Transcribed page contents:
--- --- ---

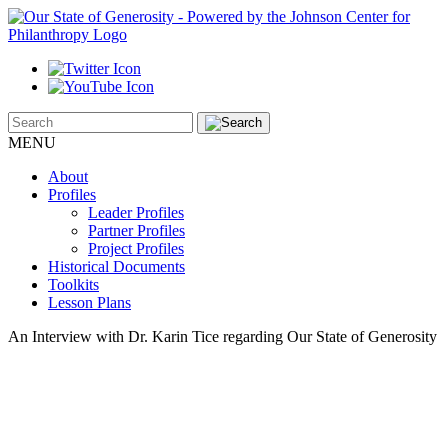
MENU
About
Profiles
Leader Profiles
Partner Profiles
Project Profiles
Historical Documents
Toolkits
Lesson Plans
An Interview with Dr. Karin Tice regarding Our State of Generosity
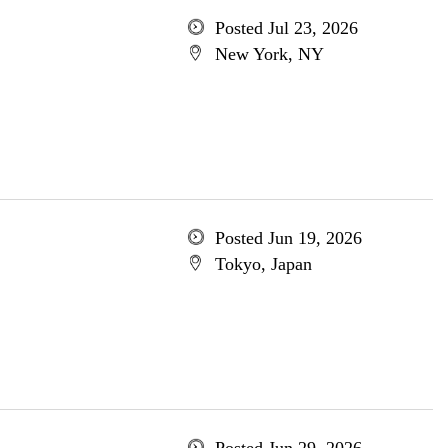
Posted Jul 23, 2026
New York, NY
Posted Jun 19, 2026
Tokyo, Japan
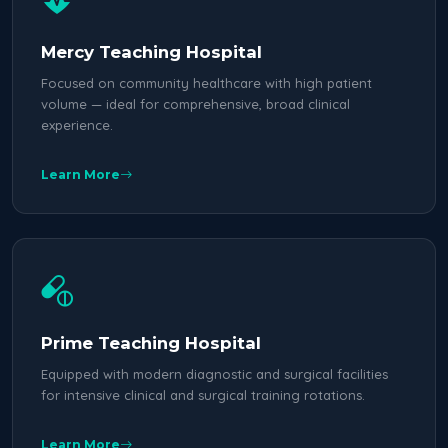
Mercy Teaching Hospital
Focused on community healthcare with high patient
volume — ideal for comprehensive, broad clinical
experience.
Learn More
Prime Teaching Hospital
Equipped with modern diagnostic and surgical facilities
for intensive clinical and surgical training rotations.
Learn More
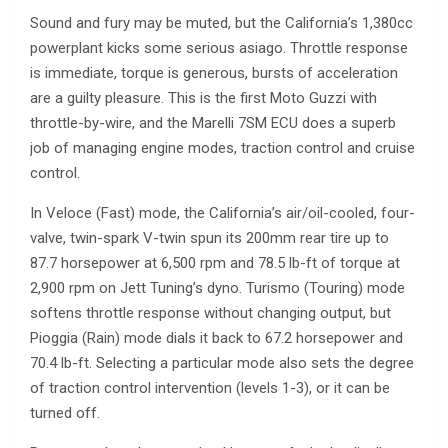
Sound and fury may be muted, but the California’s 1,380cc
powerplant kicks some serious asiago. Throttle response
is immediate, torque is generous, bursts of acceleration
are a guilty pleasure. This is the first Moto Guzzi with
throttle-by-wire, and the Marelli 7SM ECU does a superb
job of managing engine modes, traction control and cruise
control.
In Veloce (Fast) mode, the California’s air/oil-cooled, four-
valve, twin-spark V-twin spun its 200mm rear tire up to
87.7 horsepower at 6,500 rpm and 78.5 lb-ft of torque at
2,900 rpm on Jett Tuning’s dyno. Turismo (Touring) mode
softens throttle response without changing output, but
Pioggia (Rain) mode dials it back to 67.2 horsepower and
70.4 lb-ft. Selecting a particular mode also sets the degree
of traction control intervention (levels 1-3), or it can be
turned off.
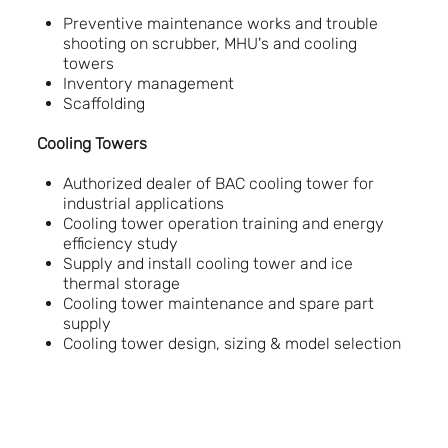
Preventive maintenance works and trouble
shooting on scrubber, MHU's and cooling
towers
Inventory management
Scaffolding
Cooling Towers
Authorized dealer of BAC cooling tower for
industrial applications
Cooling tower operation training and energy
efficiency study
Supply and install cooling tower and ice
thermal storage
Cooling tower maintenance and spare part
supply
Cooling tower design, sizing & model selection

--- --- ---

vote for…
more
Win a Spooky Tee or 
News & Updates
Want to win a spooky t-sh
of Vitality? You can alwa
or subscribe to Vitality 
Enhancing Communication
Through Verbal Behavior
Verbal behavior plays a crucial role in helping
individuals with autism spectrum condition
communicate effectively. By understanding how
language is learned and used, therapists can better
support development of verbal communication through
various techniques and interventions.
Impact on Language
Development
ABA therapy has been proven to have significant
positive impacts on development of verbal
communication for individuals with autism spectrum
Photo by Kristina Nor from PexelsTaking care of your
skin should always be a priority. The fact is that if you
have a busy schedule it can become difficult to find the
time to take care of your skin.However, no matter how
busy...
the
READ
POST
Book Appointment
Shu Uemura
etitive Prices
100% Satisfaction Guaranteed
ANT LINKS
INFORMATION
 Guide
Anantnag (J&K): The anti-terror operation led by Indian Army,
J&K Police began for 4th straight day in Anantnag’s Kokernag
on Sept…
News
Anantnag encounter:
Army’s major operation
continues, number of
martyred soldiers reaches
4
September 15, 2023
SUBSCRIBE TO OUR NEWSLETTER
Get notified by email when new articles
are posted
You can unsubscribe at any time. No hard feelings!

--- --- ---

**Work to complete:** Here the job is to copy the stretch of records from the line containing "Equipped with modern" through the line containing "thermal storage", word for word. Leave every picture out.

**Solution:**
Equipped with modern diagnostic and surgical facilities
for intensive clinical and surgical training rotations.
Learn More
Sound and fury may be muted, but the California’s 1,380cc
powerplant kicks some serious asiago. Throttle response
is immediate, torque is generous, bursts of acceleration
are a guilty pleasure. This is the first Moto Guzzi with
throttle-by-wire, and the Marelli 7SM ECU does a superb
job of managing engine modes, traction control and cruise
control.
In Veloce (Fast) mode, the California’s air/oil-cooled, four-
valve, twin-spark V-twin spun its 200mm rear tire up to
87.7 horsepower at 6,500 rpm and 78.5 lb-ft of torque at
2,900 rpm on Jett Tuning’s dyno. Turismo (Touring) mode
softens throttle response without changing output, but
Pioggia (Rain) mode dials it back to 67.2 horsepower and
70.4 lb-ft. Selecting a particular mode also sets the degree
of traction control intervention (levels 1-3), or it can be
turned off.
Preventive maintenance works and trouble
shooting on scrubber, MHU's and cooling
towers
Inventory management
Scaffolding
Cooling Towers
Authorized dealer of BAC cooling tower for
industrial applications
Cooling tower operation training and energy
efficiency study
Supply and install cooling tower and ice
thermal storage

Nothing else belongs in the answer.